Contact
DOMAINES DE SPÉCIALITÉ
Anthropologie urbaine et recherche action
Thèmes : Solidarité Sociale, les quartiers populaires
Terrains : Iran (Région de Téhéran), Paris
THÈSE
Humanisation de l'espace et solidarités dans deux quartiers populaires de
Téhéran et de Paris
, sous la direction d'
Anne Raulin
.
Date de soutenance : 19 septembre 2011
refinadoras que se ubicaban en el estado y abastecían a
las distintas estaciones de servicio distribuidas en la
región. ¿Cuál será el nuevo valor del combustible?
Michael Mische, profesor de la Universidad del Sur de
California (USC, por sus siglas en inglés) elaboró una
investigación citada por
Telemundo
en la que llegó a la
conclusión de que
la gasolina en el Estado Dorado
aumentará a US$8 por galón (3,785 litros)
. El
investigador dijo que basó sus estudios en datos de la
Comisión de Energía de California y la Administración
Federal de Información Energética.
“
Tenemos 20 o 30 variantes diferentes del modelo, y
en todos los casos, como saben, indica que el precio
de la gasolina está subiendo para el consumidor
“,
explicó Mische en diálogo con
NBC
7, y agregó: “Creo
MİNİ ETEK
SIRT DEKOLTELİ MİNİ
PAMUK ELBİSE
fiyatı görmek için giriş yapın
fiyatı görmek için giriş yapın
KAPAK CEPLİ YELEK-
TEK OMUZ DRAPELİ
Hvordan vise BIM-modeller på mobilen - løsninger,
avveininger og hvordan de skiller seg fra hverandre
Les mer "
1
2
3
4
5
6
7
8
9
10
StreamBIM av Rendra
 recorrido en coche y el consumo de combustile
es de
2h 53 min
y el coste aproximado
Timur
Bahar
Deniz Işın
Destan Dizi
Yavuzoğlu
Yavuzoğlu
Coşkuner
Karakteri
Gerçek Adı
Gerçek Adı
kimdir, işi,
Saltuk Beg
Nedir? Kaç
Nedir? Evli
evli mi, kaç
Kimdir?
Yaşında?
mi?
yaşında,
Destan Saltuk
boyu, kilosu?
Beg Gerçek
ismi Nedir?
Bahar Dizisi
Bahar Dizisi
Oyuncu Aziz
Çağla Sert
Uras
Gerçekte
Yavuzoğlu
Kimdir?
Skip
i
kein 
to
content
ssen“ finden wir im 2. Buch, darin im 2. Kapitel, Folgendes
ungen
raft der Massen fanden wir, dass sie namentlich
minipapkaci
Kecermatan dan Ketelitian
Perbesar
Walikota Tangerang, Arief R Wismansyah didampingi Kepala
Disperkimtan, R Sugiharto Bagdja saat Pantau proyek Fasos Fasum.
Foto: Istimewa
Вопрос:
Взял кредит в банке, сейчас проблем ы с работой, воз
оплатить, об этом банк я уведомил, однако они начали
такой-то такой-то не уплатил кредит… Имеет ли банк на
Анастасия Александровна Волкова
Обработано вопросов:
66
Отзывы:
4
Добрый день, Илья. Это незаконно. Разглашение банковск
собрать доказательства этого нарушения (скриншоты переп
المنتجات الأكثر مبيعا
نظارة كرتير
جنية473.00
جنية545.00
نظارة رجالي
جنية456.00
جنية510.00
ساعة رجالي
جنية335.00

YOUR INSTRUCTIONS>
What is needed is a verbatim copy of every line in the records above from the one containing "Terrains : Iran (Région de Téhéran), Paris" down to the one containing "такой-то такой-то не", both included, and nothing more.

EXERCISE ANSWER>
Terrains : Iran (Région de Téhéran), Paris
THÈSE
Humanisation de l'espace et solidarités dans deux quartiers populaires de
Téhéran et de Paris
, sous la direction d'
Anne Raulin
.
Date de soutenance : 19 septembre 2011
refinadoras que se ubicaban en el estado y abastecían a
las distintas estaciones de servicio distribuidas en la
región. ¿Cuál será el nuevo valor del combustible?
Michael Mische, profesor de la Universidad del Sur de
California (USC, por sus siglas en inglés) elaboró una
investigación citada por
Telemundo
en la que llegó a la
conclusión de que
la gasolina en el Estado Dorado
aumentará a US$8 por galón (3,785 litros)
. El
investigador dijo que basó sus estudios en datos de la
Comisión de Energía de California y la Administración
Federal de Información Energética.
“
Tenemos 20 o 30 variantes diferentes del modelo, y
en todos los casos, como saben, indica que el precio
de la gasolina está subiendo para el consumidor
“,
explicó Mische en diálogo con
NBC
7, y agregó: “Creo
MİNİ ETEK
SIRT DEKOLTELİ MİNİ
PAMUK ELBİSE
fiyatı görmek için giriş yapın
fiyatı görmek için giriş yapın
KAPAK CEPLİ YELEK-
TEK OMUZ DRAPELİ
Hvordan vise BIM-modeller på mobilen - løsninger,
avveininger og hvordan de skiller seg fra hverandre
Les mer "
1
2
3
4
5
6
7
8
9
10
StreamBIM av Rendra
 recorrido en coche y el consumo de combustile
es de
2h 53 min
y el coste aproximado
Timur
Bahar
Deniz Işın
Destan Dizi
Yavuzoğlu
Yavuzoğlu
Coşkuner
Karakteri
Gerçek Adı
Gerçek Adı
kimdir, işi,
Saltuk Beg
Nedir? Kaç
Nedir? Evli
evli mi, kaç
Kimdir?
Yaşında?
mi?
yaşında,
Destan Saltuk
boyu, kilosu?
Beg Gerçek
ismi Nedir?
Bahar Dizisi
Bahar Dizisi
Oyuncu Aziz
Çağla Sert
Uras
Gerçekte
Yavuzoğlu
Kimdir?
Skip
i
kein 
to
content
ssen“ finden wir im 2. Buch, darin im 2. Kapitel, Folgendes
ungen
raft der Massen fanden wir, dass sie namentlich
minipapkaci
Kecermatan dan Ketelitian
Perbesar
Walikota Tangerang, Arief R Wismansyah didampingi Kepala
Disperkimtan, R Sugiharto Bagdja saat Pantau proyek Fasos Fasum.
Foto: Istimewa
Вопрос:
Взял кредит в банке, сейчас проблем ы с работой, воз
оплатить, об этом банк я уведомил, однако они начали
такой-то такой-то не уплатил кредит… Имеет ли банк на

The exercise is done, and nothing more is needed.